Every message in a conversation — user questions, model responses, and kubectl tool outputs — is kept in memory and sent to the LLM with every new request. In a long session, especially one that runs commands with large output (e.g. kubectl get pods -A, kubectl logs, kubectl describe), the accumulated token count can exceed Gemini's 1,048,576-token context limit:

Error 400: The input token count exceeds the maximum number of tokens allowed 1048576.

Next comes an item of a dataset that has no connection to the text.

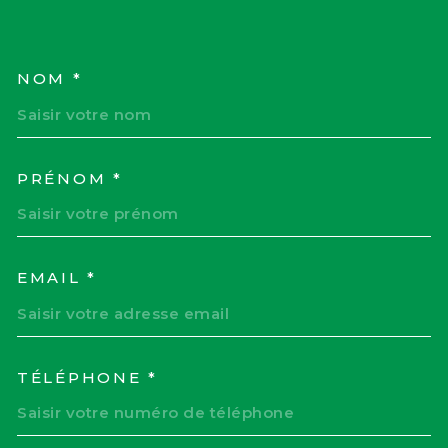
NOM *
TRAD_MELTEM_VOSCOORD
PRÉNOM *
EMAIL *
TÉLÉPHONE *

How LLM_MAX_HISTORY_ITEMS works

Setting LLM_MAX_HISTORY_ITEMS to a positive integer caps the number of history entries that are included in each API request. Older entries are dropped from the front of the history (oldest first) to stay within the configured limit.

History item accounting

Each interaction adds items to the conversation history in the following pattern:

Event History items added Running total
User asks a question 1 1
Model answers (no tools) 1 2
Model calls a tool 1 3
Tool result returned to model 1 4
Model calls a second tool 1 5
Second tool result returned 1 6
Model gives final answer 1 7

In practice:

  • Simple Q&A (no tools): 2 items per exchange
  • Question + 1 kubectl call: 4 items per exchange
  • Question + 3 kubectl calls (typical deep investigation): 8 items per exchange

Trimming behavior

When the history length exceeds LLM_MAX_HISTORY_ITEMS before a request:

  1. The oldest pairs of entries (user + model) are removed first, so the alternating user/model sequence is always preserved.
  2. The bot sends a Slack notification to the user: > Note: Some earlier conversation history has been truncated to stay within the model's context limit. Older context may not be available.
  3. If the history is still too large even after trimming (e.g. a single message is enormous), the bot tells the user: > The conversation history is too large to process, even after truncating older messages. Please start a new session by typing clear.

Sizing guide

LLM_MAX_HISTORY_ITEMS Simple Q&A exchanges Q + 1 tool call Q + 3 tool calls (complex)
20 ~10 ~5 ~2
50 ~25 ~12 ~6
100 ~50 ~25 ~12
0 (default) unlimited unlimited unlimited

Recommendation: start with 50.

This covers roughly 12 questions that each trigger a single kubectl call — enough for a typical investigation session — while staying comfortably below the context limit even when commands return verbose output like kubectl describe or kubectl logs.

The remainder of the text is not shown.